Work item> Beginning with the line that holds "Task: Click on the 特定商取引法に基づく表記" in the data below, give again every line through the one that holds "The height and width of the screenshot is (2576, 1340).", exactly as written.

Records supplied>
<<<<

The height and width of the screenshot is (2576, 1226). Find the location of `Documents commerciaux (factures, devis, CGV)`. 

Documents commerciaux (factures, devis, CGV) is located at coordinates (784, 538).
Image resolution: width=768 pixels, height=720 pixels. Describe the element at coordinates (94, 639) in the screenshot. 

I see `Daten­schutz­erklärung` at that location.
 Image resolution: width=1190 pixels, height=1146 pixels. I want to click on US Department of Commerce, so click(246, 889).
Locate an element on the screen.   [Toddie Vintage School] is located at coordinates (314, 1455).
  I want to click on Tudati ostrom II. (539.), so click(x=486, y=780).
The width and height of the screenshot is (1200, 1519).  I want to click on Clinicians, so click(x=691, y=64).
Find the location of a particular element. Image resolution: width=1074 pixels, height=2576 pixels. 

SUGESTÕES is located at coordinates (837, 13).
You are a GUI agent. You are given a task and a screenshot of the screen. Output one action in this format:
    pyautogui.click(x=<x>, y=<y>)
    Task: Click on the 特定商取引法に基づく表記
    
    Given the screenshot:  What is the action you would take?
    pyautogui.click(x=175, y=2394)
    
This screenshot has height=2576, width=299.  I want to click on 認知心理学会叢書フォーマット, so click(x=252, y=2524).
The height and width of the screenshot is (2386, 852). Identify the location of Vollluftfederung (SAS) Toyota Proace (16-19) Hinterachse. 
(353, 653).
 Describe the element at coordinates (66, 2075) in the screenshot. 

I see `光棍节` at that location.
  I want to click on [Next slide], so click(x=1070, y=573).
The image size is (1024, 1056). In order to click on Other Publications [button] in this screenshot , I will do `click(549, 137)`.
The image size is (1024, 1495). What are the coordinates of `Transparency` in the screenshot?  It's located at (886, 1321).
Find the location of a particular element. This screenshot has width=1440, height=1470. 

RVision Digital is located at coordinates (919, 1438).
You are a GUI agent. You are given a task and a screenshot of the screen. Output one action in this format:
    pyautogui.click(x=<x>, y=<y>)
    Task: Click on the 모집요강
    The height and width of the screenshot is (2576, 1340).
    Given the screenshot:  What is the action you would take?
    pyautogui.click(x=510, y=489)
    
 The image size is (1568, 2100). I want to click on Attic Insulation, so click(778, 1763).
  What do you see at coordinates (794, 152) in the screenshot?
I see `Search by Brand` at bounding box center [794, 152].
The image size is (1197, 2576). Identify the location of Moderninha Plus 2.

>>>>

Result of this exercise>
    Task: Click on the 特定商取引法に基づく表記
    
    Given the screenshot:  What is the action you would take?
    pyautogui.click(x=175, y=2394)
    
This screenshot has height=2576, width=299.  I want to click on 認知心理学会叢書フォーマット, so click(x=252, y=2524).
The height and width of the screenshot is (2386, 852). Identify the location of Vollluftfederung (SAS) Toyota Proace (16-19) Hinterachse. 
(353, 653).
 Describe the element at coordinates (66, 2075) in the screenshot. 

I see `光棍节` at that location.
  I want to click on [Next slide], so click(x=1070, y=573).
The image size is (1024, 1056). In order to click on Other Publications [button] in this screenshot , I will do `click(549, 137)`.
The image size is (1024, 1495). What are the coordinates of `Transparency` in the screenshot?  It's located at (886, 1321).
Find the location of a particular element. This screenshot has width=1440, height=1470. 

RVision Digital is located at coordinates (919, 1438).
You are a GUI agent. You are given a task and a screenshot of the screen. Output one action in this format:
    pyautogui.click(x=<x>, y=<y>)
    Task: Click on the 모집요강
    The height and width of the screenshot is (2576, 1340).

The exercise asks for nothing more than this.